5# Papierchaos, Tickets & KI: So haben wir unser Büro digitalisiert

Vom Papierchaos zur digitalen Ablage

Paul: Wir haben 16 Jahre auf dem Buckel und haben wie viele angefangen: mit Papier, Aktenordnern und vollen Schrankreihen im Keller. Frank, du hast den ganzen Digitalisierungsprozess von Anfang an begleitet. Erzähl mal.

Frank: Typisch für ein normales Büro: Überall Papier. Die Frage war: Wie werden wir das los? Wir haben uns einen Scanner besorgt, alles eingescannt – Verträge, Rechnungen, Personalunterlagen. Heute haben wir kein Papier mehr bei uns. Alles was reinkommt, geht direkt in den Scanner und danach in den Schredder.

Paul: Das Timing war Gold wert. Wir haben das vor Corona gemacht. Als dann plötzlich Homeoffice Pflicht war, konnten wir sofort loslegen. Hätten wir noch physische Ordner gehabt, wären wir aufgeschmissen gewesen.

Frank berichtet von der Digitalisierung

Tickets statt Zuruf: Jira und Confluence

Paul über Jira, Confluence und KI

Paul: Was haben wir noch digitalisiert?

Frank: Wir nutzen Jira und Confluence von Atlassian. Jira ersetzt Notizzettel, zugerufene Aufgaben und E-Mails. Der klassische Fall: Du rufst mir eine Aufgabe zu, ich gehe zum nächsten Büro, unterhalte mich kurz – und am Platz habe ich vergessen, was du gesagt hast.

Paul: Deswegen hört man bei uns ständig: „Mach mir ’ne Jira!“ Für die IT und Webentwicklung ist das auch super, weil die in Sprints arbeiten und die Zeiterfassung über Worklogs läuft.

Frank: Und Confluence ist unser internes Wiki – eine Wissensdatenbank mit allen Herstellerinformationen, Anleitungen, Meeting-Protokollen. Wenn jemand fragt, wie der Ablauf bei österreichischen Kunden funktioniert: Seite aufrufen, Text kopieren, fertig.

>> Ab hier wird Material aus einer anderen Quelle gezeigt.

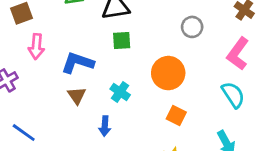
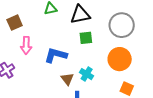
gray circle: (192, 27) -> (122, 25), moved, size x1.6
brown triangle: (77, 96) -> (67, 79), moved

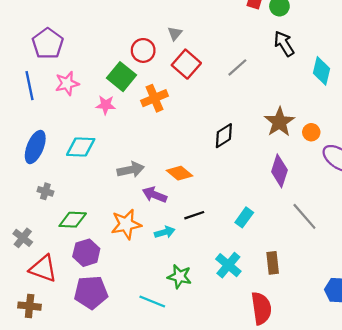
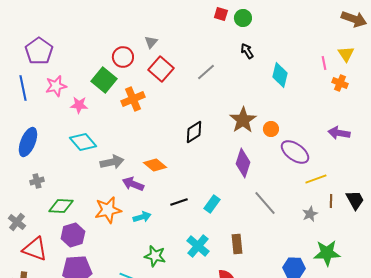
black arrow: (284, 44) -> (247, 51), size x0.7
pink star: (106, 105) -> (79, 105), moved
cyan diamond: (81, 147) -> (83, 142), moved, turned 48
gray cross: (45, 191) -> (37, 181), turned -32
black line: (194, 215) -> (179, 202), moved

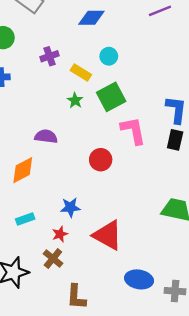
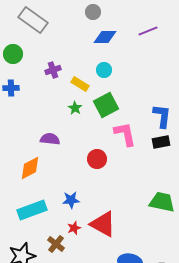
blue diamond: (91, 18) -> (105, 37), moved
black rectangle: (175, 140) -> (161, 142), turned 66
cyan rectangle: (25, 219) -> (32, 210), size x1.8
red star: (60, 234) -> (74, 228), moved

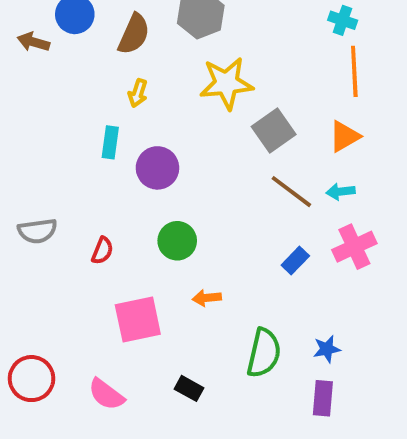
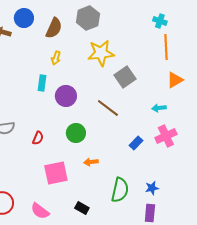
orange triangle: (345, 136) -> (175, 80), moved
brown line: (291, 192) -> (108, 108), moved

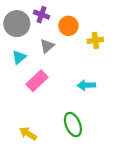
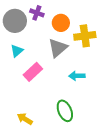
yellow cross: (95, 40) -> (85, 36), size x1.5
gray triangle: (47, 46) -> (58, 48), moved, size x1.5

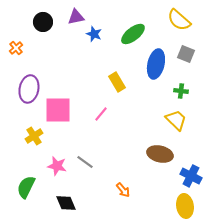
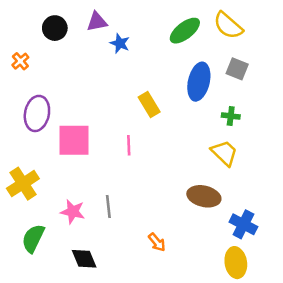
green ellipse: (133, 34) -> (185, 31), moved
pink line: (101, 114) -> (129, 145), turned -42
yellow cross: (34, 136) -> (23, 184), moved, size x1.4
gray line: (85, 162) -> (108, 206), turned 48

Zeiterfassung, Kalender und digitale Personalakte

Paul: Die Zeiterfassung haben wir schon 2013/2014 eingeführt – weit vor der gesetzlichen Pflicht. Einfach weil es bequem ist: Handy, Computer oder Tablet, alles digital.

Frank: Und die digitale Personalakte über DATEV war ein Gamechanger. Früher haben wir Lohnscheine per Post verschickt – die wurden verloren und wir mussten nachdrucken. Heute kriegt jeder Mitarbeiter eine E-Mail, kann seinen Lohnschein digital abrufen. Fertig.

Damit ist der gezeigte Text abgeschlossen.